SUMMARY: This proposed rule would implement Section 4018 of the 
Agricultural Act of 2014. Section 4018 created new limitations on 
the use of federal funds authorized in the Food and Nutrition Act of 
2008 (FNA), for the Supplemental Nutrition Assistance Program (SNAP) 
promotion and outreach activities. Specifically, Section 4018 of the 
2014 Farm Bill prohibits the use of Federal funds appropriated in 
the FNA from being used for recruitment activities designed to 
persuade an individual to apply for SNAP benefits; television, 
radio, or billboard advertisements that are designed to promote SNAP 
benefits and enrollment; or agreements with foreign governments 
designed to promote SNAP benefits and enrollment. The prohibition on 
using funds appropriated under the FNA for television, radio, or 
billboard advertisements does not apply to Disaster SNAP.

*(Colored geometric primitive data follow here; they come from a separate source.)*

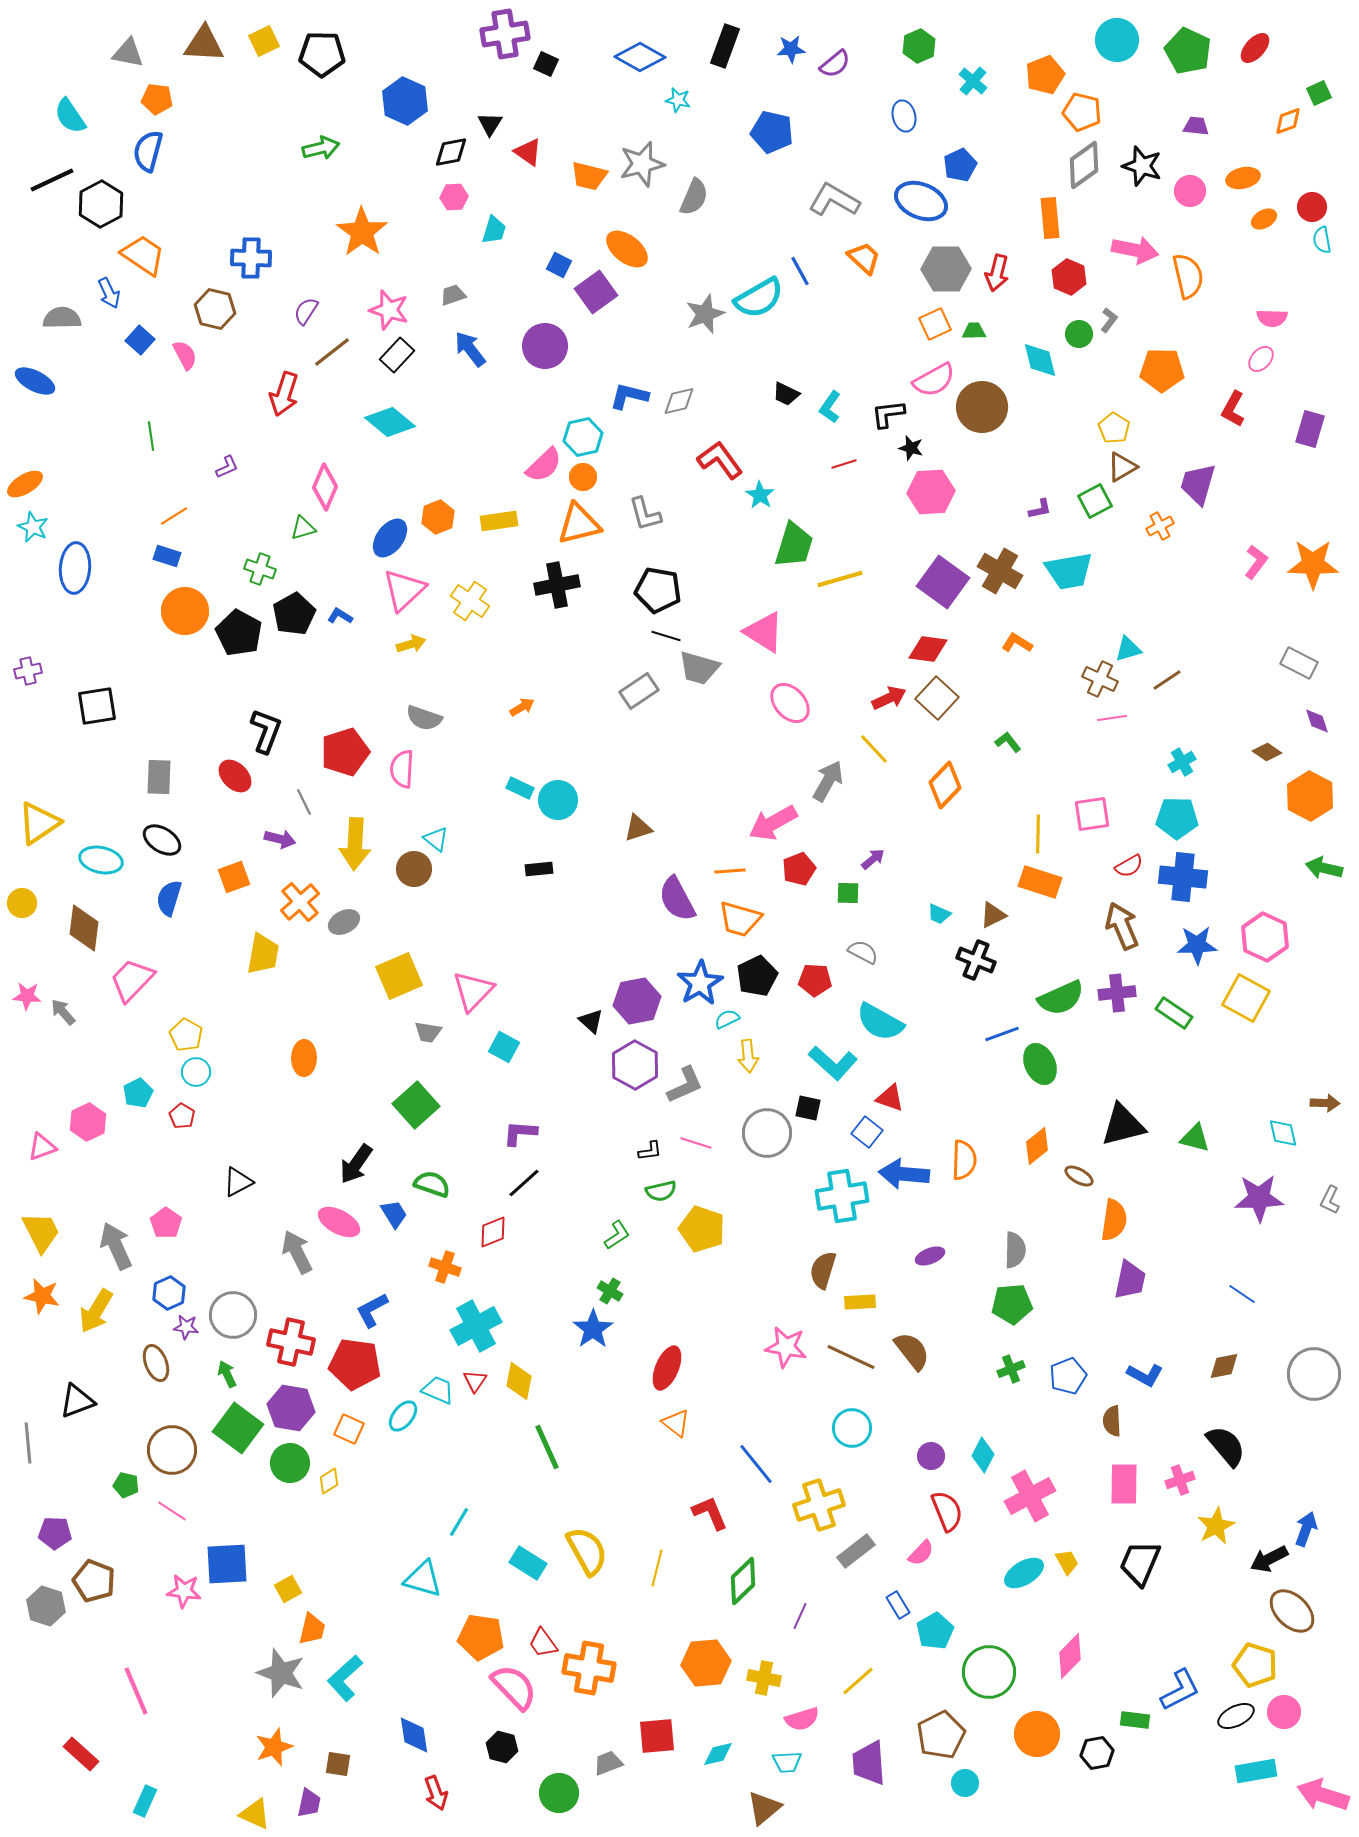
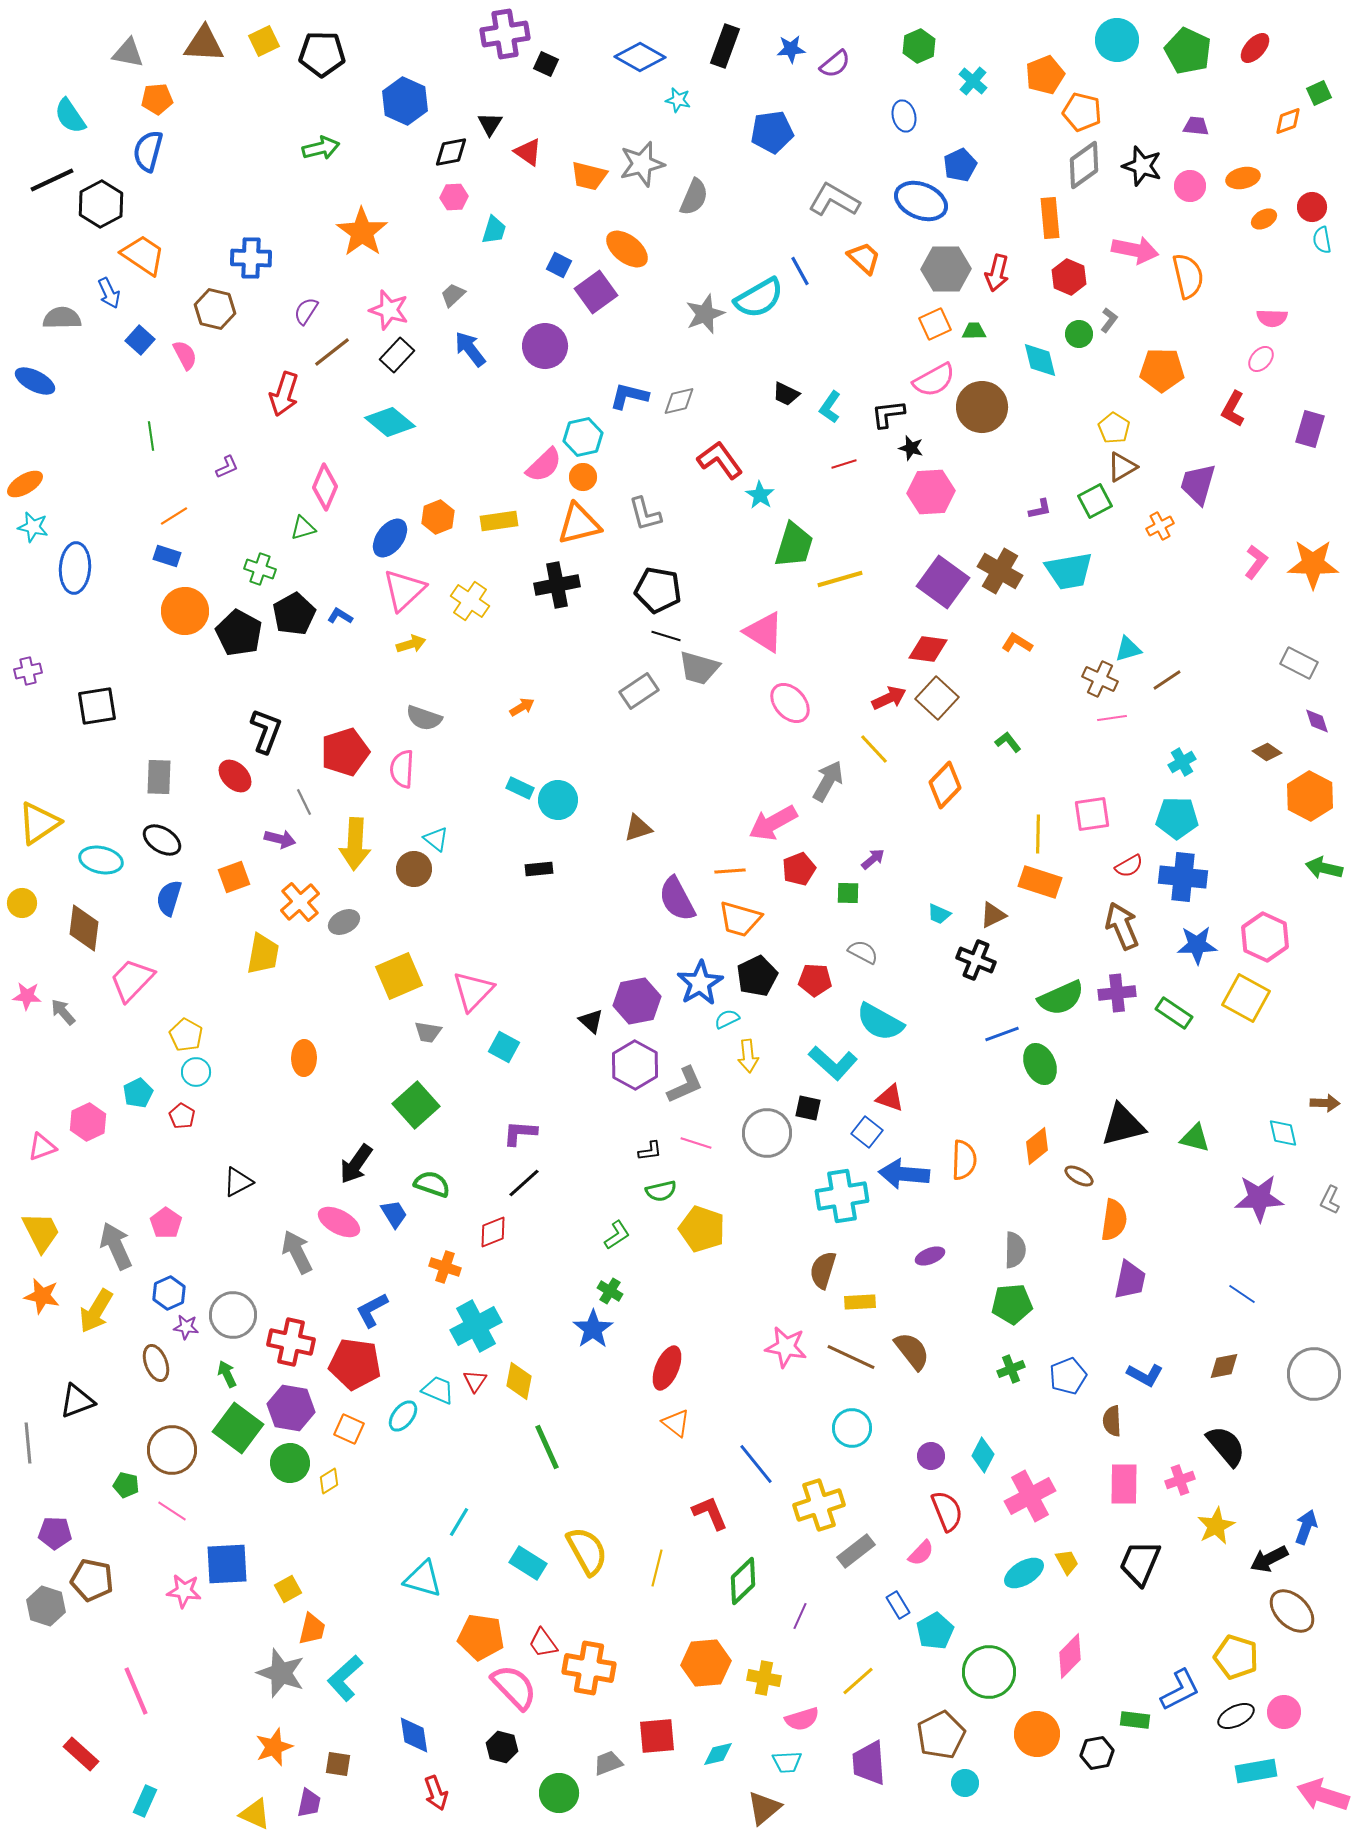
orange pentagon at (157, 99): rotated 12 degrees counterclockwise
blue pentagon at (772, 132): rotated 21 degrees counterclockwise
pink circle at (1190, 191): moved 5 px up
gray trapezoid at (453, 295): rotated 24 degrees counterclockwise
cyan star at (33, 527): rotated 12 degrees counterclockwise
blue arrow at (1306, 1529): moved 2 px up
brown pentagon at (94, 1581): moved 2 px left, 1 px up; rotated 9 degrees counterclockwise
yellow pentagon at (1255, 1665): moved 19 px left, 8 px up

    Section 4018 also prohibits any entity that receives funds under 
the FNA from compensating any person engaged in outreach or 
recruitment activities based on the number of individuals who apply 
to receive SNAP benefits. Lastly, Section 4018 modifies Section 
16(a)(4) of the FNA to prohibit the Federal government from paying 
administrative costs associated with recruitment activities designed 
to persuade an individual to apply for program benefits or that 
promote the program through television, radio, or billboard 
advertisements.
    This proposed rule would also impact the Food Distribution 
Program on Indian Reservations (FDPIR) and The Emergency Food 
Assistance Program (TEFAP), both of which receive funding and/or 
foods authorized under the FNA.

     Dated: March 22, 2016.
Audrey Rowe,
Administrator, Food and Nutrition Service.